# Fishing from the bank in ft walton?



## rolltide64 (Aug 25, 2012)

Wondering if any of y'all can point me to some decent bank fishing in or around the ft walton area? I've recently picked back up fishing and have had some luck over at upper memorial on Elgin using some cheap soft plastics and crickets but was hoping to mix it up a bit. I don't eat very much fish so I primarily catch and release for fun and relaxation. I've been to weekly pond also but it seemed too over run with turtles. Any suggestions on areas and/or tackle would be appreciated! Thanks 

Roll tide


----------



## TheLooney1 (Jul 2, 2009)

If you have access to Eglin, they are some awesome spots to wade over there. 
Check out the grass flats at the mouth of bens lake, and lower memorial lake.

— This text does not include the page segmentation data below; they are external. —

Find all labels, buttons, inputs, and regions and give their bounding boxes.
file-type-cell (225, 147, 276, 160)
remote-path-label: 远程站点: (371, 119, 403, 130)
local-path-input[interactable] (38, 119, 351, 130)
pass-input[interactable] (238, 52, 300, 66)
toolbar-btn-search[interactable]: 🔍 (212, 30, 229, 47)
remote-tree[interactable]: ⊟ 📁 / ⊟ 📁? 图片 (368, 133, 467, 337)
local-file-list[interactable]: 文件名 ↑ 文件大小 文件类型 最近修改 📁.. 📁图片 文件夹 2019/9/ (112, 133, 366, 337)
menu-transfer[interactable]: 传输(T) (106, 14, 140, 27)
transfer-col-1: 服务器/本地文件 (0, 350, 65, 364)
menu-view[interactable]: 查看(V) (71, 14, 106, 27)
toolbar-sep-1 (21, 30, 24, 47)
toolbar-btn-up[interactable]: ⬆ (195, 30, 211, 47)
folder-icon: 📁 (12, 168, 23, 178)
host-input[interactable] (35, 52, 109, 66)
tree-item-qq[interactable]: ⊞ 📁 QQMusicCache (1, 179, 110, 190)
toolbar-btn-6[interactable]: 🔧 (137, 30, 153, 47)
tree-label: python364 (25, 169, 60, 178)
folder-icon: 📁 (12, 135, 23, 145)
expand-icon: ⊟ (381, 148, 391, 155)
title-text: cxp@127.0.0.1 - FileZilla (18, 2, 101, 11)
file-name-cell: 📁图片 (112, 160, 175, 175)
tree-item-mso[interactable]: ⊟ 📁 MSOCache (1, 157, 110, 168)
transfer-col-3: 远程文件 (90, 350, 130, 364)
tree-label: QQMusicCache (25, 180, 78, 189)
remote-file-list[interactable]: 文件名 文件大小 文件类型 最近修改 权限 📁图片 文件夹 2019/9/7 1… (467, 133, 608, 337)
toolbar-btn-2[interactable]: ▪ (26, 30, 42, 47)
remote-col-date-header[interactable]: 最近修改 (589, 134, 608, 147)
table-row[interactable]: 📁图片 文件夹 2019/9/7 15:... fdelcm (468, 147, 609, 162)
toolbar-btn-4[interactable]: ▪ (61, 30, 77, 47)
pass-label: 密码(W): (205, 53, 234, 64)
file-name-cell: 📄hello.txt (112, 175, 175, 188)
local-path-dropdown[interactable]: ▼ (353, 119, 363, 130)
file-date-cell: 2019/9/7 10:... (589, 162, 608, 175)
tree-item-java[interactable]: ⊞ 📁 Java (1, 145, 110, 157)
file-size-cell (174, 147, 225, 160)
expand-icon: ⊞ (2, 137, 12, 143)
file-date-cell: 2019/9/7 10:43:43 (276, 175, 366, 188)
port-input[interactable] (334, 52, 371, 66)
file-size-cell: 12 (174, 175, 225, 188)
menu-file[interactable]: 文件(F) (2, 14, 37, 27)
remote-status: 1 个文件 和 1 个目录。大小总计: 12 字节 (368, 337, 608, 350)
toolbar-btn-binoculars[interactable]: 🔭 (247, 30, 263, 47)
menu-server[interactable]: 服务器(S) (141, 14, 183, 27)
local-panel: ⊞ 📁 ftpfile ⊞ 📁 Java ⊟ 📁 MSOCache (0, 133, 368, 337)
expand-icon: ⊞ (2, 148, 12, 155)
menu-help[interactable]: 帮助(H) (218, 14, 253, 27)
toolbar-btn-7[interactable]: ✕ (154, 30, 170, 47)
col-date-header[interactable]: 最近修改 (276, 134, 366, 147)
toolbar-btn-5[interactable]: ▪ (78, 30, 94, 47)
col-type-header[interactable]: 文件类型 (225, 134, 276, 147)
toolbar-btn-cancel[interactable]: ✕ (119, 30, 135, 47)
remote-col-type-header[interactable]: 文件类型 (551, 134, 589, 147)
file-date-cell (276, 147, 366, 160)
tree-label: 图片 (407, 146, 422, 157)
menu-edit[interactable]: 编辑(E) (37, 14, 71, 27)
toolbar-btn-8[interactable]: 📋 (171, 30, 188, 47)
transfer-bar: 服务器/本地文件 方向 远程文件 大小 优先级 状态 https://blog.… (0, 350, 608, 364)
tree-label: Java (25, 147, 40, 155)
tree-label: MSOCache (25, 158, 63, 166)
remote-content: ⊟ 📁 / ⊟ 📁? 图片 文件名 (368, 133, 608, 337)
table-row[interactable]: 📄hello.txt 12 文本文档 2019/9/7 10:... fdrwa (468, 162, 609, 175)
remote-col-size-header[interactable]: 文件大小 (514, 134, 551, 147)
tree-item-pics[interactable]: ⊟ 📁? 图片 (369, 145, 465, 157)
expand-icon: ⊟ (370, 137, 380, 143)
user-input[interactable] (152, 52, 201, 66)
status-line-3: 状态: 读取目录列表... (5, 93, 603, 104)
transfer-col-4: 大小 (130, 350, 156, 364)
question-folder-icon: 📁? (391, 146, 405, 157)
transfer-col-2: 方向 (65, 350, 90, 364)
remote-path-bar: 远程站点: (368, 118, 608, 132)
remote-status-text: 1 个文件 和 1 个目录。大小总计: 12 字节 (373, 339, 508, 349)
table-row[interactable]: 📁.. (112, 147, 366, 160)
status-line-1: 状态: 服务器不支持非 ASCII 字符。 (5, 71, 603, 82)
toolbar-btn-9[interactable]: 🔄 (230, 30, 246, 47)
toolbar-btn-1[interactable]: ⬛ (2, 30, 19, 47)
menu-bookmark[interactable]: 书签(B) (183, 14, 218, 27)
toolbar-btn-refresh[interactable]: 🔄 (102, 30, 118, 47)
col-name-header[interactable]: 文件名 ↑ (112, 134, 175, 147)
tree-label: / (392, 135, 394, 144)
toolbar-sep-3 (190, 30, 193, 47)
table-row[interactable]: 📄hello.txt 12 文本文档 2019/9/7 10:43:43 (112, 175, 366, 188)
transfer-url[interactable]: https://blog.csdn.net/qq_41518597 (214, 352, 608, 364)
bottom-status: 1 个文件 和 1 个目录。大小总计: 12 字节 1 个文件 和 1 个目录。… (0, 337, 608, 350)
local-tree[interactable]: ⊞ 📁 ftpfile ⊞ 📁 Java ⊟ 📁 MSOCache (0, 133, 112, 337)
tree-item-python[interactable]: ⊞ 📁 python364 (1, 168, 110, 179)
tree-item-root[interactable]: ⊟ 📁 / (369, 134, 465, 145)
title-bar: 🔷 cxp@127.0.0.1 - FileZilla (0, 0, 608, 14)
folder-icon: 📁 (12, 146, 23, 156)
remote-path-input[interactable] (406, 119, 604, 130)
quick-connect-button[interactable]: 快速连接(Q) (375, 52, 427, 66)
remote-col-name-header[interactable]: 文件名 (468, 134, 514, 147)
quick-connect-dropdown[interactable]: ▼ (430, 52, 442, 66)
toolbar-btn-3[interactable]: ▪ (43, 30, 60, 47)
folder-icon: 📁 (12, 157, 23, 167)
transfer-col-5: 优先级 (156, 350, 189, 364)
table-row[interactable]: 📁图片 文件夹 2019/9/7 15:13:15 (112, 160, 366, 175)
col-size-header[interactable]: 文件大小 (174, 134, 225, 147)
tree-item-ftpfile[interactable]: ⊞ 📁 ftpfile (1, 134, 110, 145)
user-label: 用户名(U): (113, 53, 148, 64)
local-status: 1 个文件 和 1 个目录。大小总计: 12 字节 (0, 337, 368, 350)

My bad, just saw this was Fresh water, now there. I do not know what to tell you.


----------



## saltwater redneck (Aug 8, 2011)

Go to Jackson Guard and get a pass/ map there are several lakes,creeks, ponds available on Eglin A.F.B


----------



## rolltide64 (Aug 25, 2012)

saltwater ******* said:


> Go to Jackson Guard and get a pass/ map there are several lakes,creeks, ponds available on Eglin A.F.B


I've got the pass and maps, just hopin somebody could give me some suggestion on which ponds were best for catch and release and what type of bait or tackle to use.


----------



## auguy7777 (Feb 23, 2009)

To be honest with you, you are really out of luck if you are limited to the bank around here. Your best bet since you do have a range pass would be to go fish Duck Pond in Crestview or Timerlake Pond which is closer to the fairgrounds. Find someone with a boat that will take you fishing......


----------



## nojerseydevil (Jan 23, 2009)

auguy7777 said:


> To be honest with you, you are really out of luck if you are limited to the bank around here. Your best bet since you do have a range pass would be to go fish Duck Pond in Crestview or Timerlake Pond which is closer to the fairgrounds. Find someone with a boat that will take you fishing......



2X on Duck Pond. 

NJD


----------



## Spoolin Up (May 3, 2011)

There are a bunch of rivers/creeks you can wade or kayak down. Some rubber worms and some crank baits or spinners. I see you are in the service you can rent boats in Milton at whiting park, and go to yellow river or black water from there, I live close to Navarre if you need a navigator


----------